For Memorial Day and beyond: Psychologist offers five long-term insights into grief and adapting to loss

In her new book, “Grief Isn’t Something to Get Over: Finding a Home for Memories and Emotions After Losing a Loved One,” Dr. Mary Lamia combines psychological insights with numerous case examples from her decades of work with grieving clients that illustrate how loved ones who have died are always alive within us — regardless of spiritual beliefs. For Lamia, this book has become a deeply personal journey: She lost her mother at the age of 11; her father just 10 years later; and, sadly, her husband of 44 years in 2021 just as she was completing this book.

Memorial Day is a U.S. holiday of remembrance, reflecting on the meaning and importance of those who have sacrificed in the line of duty. The day provides us with a moment where the living can honor those who have left us. Although Dr. Lamia agrees that it may be awkward to talk about the loss of a loved one — at least in the culture we live in — she illustrates that “Grief has a rich meaning.” She offers five talking points to help readers better understand moments when their grief is activated on this holiday or in any given moment.

Casualties of war don’t end when the war ends: The traumas of war may be re-activated by the holiday that serves to honor those we have lost. Similarly, the grief we experience from losing a loved one is reactivated throughout our lives by thoughts, situations, places, circumstances or dates.

Remember those with unacknowledged losses: Let’s also use Memorial Day as a vehicle to remember losses where people or their loved ones (not yours), have nonetheless suffered loss and experienced grief from lifelong injuries or illnesses.

Capture collective memories: Collective grief applies to veterans honored on Memorial Day as well as other situations that may not include physical death but loss in some way, such as members of a community whose homes have been destroyed by a wildfire, or the medical professionals who have coped with seeing those die around them because of the ravages of the COVID-19 pandemic.

Acceptance and closure do not apply to loss: The misguided but common notion that grief is time-limited leads many people to believe that in order to achieve some kind of closure they must relinquish their attachments and “accept” their loss. Instead, we must learn to accept our feelings no matter how long the process takes — even if it is over years.

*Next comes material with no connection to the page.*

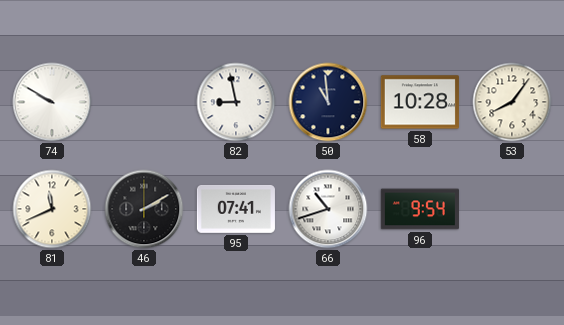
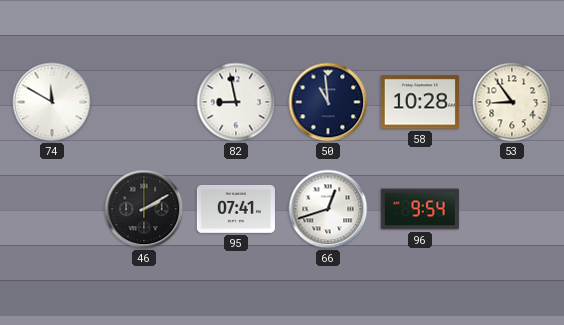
74: 9:50 -> 11:50
53: 8:06 -> 8:54
81: 11:41 -> none
66: 10:42 -> 12:42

Sensory memories can rekindle your feelings of loss: A mere gist of a memory, activated by an image, a smell or a song, can make us aware of feelings and sensations associated with a lost loved one, even without our conscious awareness of why we are experiencing those feelings.

Offering practical coping strategies and questions for reflection throughout, “Grief Isn’t Something to Get Over” leaves the bereaved with precisely that: hope.

“Hope does not extinguish grief,” Dr. Lamia states, “but it can take our memories of those we have lost with us to better or different future places.”

About the Author
Mary Lamia, Ph.D., strives to convey an understanding of emotion through her practice as a clinical psychologist in Marin County, California and her work as a professor at the Wright Institute in Berkeley. She is also dedicated to educating the public about the psychology of human behavior by blogging for Psychology Today, Thrive Global, and Psychwire, and providing numerous media interviews and commentary. She is the author of five previous books, including “Emotions! Making Sense of Your Feelings;” “The Upside of Shame;” “ The White Knight Syndrome;” and “Understanding Myself: A Kid’s Guide to Intense Emotions and Strong Feelings.” For nearly a decade, she hosted a weekly call-in talk show, KidTalk with Dr. Mary, on Radio Disney stations.